A crackdown could push banks out of the marijuana industry
Attorney General Jeff Sessions’ decision Thursday to scrap an Obama administration policy that offered legal shelter for state-sanctioned marijuana sales does not necessarily mean a wave of federal drug busts. But it could crimp California’s budding marijuana industry in another way: cutting its already-tenuous access to the financial system.
Most banks and credit unions won’t accept deposits from marijuana businesses, but the few that do have been relying on federal guidelines that state how they can accept deposits from those companies. Although those guidelines remain in effect for now, many expect they will have to change because they were underpinned by one of the policies just rescinded — a 2013 document known as the Cole memo.

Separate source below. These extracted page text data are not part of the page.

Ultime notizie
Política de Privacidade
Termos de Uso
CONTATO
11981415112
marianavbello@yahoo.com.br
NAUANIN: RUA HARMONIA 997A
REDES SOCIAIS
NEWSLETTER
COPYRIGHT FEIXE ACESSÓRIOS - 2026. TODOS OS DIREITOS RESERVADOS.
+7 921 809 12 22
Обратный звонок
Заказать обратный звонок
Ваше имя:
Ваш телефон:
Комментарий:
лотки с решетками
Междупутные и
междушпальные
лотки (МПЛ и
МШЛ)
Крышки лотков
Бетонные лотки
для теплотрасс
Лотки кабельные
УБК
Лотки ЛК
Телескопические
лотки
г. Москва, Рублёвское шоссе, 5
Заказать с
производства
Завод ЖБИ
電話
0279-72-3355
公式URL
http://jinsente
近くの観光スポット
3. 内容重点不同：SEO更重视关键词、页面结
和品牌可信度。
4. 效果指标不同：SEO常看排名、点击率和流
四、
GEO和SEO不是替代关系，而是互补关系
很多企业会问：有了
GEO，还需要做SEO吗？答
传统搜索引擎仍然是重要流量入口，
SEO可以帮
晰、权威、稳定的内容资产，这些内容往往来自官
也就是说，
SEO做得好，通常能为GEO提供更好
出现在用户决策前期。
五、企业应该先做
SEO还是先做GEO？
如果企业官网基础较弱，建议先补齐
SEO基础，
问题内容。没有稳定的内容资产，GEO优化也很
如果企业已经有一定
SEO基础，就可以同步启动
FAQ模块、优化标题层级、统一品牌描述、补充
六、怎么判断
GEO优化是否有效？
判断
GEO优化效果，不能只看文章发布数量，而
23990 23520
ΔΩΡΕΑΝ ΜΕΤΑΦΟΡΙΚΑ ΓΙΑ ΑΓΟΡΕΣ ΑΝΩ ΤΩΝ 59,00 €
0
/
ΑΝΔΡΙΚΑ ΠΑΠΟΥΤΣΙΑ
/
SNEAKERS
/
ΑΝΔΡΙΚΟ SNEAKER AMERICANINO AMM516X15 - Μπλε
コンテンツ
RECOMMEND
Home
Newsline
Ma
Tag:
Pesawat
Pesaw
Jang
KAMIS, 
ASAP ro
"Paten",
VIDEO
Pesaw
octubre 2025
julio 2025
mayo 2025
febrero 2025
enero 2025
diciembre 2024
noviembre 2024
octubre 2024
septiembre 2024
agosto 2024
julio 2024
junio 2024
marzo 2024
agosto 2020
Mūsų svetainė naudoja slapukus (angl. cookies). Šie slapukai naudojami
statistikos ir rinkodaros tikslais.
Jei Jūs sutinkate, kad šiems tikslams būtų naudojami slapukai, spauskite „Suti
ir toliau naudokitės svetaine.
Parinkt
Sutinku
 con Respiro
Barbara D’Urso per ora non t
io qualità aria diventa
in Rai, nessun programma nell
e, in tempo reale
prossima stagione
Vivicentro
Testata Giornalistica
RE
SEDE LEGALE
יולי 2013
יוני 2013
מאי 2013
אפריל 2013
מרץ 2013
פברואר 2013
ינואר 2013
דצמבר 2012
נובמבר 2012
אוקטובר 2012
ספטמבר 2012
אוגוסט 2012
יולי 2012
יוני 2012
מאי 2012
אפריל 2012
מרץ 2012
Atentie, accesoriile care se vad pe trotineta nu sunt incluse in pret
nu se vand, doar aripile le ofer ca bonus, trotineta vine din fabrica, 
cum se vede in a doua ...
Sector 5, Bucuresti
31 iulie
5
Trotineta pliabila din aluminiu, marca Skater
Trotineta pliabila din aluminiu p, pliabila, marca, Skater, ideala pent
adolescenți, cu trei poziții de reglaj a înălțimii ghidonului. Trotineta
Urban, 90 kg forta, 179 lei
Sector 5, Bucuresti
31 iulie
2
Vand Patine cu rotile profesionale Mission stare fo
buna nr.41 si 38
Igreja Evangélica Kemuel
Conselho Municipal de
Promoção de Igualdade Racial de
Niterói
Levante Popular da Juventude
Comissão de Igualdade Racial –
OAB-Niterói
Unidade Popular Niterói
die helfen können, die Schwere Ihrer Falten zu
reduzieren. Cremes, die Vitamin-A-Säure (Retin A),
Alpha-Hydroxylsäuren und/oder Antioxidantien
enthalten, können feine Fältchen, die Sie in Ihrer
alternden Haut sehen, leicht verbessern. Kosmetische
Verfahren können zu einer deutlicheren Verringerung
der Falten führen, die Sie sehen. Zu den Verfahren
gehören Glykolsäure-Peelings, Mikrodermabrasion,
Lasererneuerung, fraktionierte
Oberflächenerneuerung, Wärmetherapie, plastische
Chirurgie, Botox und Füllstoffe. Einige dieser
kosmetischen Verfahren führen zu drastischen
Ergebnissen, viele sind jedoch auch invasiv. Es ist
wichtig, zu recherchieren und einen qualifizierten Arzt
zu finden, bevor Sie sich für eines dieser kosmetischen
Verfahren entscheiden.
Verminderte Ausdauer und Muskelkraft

Without that memo, and with the possibility of changes to the guidelines, some banks and credit unions that were considering working with cannabis companies will probably back down from those plans, said Joshua Schneiderman, a partner in the Los Angeles office of law firm Snell & Wilmer.
“I’ve talked to institutions in California looking to get into the industry, and I don’t think they’re going to move forward at this point,” he said. “Banks are notoriously conservative, and the Cole memo was a critical underpinning of their decision to get into the cannabis space.”
Ken Berke, president of PayQwick, a Calabasas, Calif., company that works with banks to offer payment-processing services for marijuana businesses, said it’s not clear that Thursday’s announcement will be a game-changer for the industry, but he agreed that it will push some institutions to reconsider their plans.
“If there are banks that are not serving the industry now but were thinking about it, this will have a chilling effect,” he said. “And if you already have cannabis clients, you may decide to wait 30 days or 60 days before opening any new accounts.”
The Cole memo, written by James Cole, a deputy attorney general in the Obama administration, said the Justice Department, in states where marijuana sales were legalized, should focus its marijuana-enforcement efforts on serious crimes such as sales to minors or sales involving drug cartels.
In 2014, in accordance with that memo, the federal Financial Crimes Enforcement Network, a Treasury Department bureau, issued guidelines for banks that want to serve cannabis businesses. The guidelines directed banks to file reports on their marijuana clients and to be on the lookout for the potential serious illegal activities spelled out in the Cole memo.
With that memo now rescinded, the guidelines may be scrapped or at least amended, said Julie Hill, a law professor at the University of Alabama who follows cannabis banking law.
“The whole (report) filing system doesn’t make any sense without clear enforcement priorities,” Hill said. “I don’t know what you do about that. I think it was risky before, and it’s even more risky now.”
Other bank regulators, not just FinCEN, could push banks to rein in or scrap their dealings with cannabis companies.
It’s unclear, however, whether Sessions’ decision will lead to a federal crackdown on marijuana in states that have legalized it.
A key constraint is a 2014 federal budget amendment co-authored by Rep. Dana Rohrabacher, R-Calif., which prevents the Justice Department from spending money on prosecuting medical marijuana users or businesses if they are complying with state law.